EXERCISE DATA:
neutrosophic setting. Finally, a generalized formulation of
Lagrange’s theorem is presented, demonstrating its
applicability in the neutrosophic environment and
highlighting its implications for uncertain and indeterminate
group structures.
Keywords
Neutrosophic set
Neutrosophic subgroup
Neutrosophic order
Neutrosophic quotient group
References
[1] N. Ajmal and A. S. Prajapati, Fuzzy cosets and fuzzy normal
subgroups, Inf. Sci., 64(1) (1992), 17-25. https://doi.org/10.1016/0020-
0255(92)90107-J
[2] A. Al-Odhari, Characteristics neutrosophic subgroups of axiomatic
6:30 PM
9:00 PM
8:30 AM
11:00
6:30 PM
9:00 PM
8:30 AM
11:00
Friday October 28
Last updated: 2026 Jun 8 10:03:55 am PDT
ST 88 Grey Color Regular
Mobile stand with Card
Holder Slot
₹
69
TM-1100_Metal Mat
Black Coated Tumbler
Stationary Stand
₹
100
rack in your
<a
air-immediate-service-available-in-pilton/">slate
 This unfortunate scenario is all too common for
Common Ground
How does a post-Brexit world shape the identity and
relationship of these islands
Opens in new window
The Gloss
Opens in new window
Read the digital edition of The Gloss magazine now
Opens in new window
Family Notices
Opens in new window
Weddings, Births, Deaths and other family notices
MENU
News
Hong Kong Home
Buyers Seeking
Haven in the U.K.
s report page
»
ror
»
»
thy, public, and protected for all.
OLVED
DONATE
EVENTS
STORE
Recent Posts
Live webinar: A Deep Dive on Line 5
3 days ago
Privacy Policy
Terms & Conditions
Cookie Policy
==
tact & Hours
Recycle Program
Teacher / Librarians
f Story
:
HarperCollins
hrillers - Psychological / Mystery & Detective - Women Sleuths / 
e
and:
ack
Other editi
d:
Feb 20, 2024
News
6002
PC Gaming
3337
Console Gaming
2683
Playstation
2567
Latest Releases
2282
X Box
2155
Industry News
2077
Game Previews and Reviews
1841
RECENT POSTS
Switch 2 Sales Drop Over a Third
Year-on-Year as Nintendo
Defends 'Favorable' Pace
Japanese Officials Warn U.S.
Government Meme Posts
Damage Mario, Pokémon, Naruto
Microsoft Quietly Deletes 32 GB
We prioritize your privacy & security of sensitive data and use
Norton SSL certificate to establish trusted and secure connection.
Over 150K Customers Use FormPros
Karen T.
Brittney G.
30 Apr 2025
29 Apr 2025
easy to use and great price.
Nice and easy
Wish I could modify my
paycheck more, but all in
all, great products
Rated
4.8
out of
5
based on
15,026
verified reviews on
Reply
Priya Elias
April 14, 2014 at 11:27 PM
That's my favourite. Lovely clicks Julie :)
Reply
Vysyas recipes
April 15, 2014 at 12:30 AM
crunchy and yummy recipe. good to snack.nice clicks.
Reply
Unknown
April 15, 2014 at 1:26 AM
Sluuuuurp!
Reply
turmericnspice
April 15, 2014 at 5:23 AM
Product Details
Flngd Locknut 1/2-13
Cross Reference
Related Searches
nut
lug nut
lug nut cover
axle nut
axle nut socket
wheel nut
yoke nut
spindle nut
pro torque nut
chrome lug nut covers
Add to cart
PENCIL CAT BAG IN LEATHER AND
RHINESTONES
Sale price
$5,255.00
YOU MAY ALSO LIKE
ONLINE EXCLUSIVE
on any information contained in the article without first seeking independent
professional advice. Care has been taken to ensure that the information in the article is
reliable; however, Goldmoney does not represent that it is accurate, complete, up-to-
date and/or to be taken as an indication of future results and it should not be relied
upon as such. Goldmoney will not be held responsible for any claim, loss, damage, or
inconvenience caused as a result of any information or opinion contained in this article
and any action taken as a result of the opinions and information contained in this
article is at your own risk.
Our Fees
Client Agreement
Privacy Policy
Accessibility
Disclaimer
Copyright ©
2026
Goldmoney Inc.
---
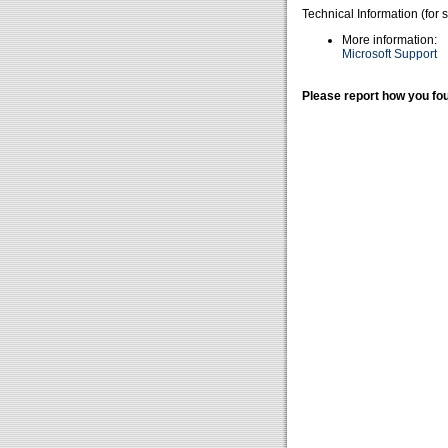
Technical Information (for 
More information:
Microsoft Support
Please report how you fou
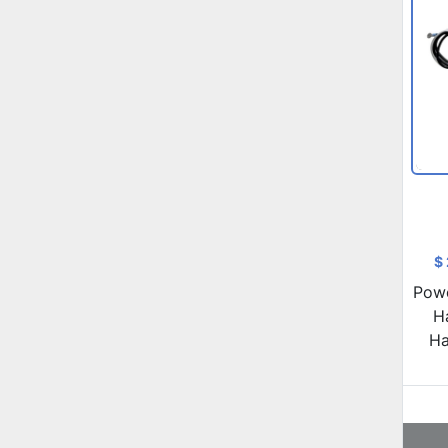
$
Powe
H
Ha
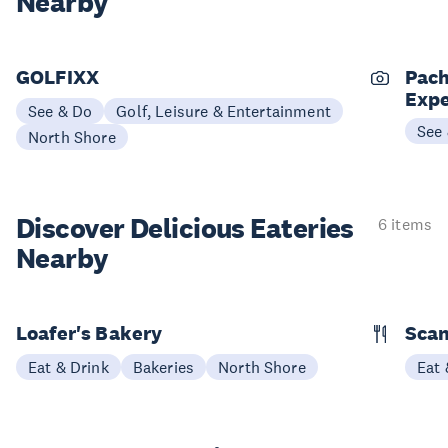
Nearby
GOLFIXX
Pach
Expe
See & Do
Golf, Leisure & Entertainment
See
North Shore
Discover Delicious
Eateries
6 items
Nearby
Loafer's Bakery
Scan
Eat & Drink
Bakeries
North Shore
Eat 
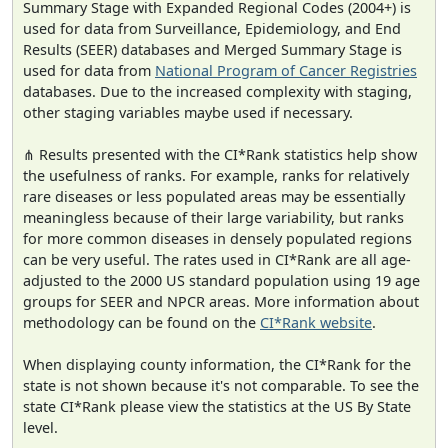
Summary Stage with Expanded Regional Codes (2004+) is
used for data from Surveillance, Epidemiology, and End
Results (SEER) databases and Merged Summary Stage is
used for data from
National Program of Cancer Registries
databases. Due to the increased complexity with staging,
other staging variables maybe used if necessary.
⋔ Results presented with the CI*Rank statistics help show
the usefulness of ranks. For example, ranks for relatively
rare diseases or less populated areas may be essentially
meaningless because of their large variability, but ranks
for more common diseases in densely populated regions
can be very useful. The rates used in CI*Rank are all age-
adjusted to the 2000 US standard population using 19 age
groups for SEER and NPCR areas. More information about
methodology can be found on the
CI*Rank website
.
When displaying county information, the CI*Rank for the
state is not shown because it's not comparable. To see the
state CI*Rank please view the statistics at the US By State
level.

THE TASK: If a line contains the word "price", count it; give the total for the entries above and nothing else.

TASK RESPONSE: 2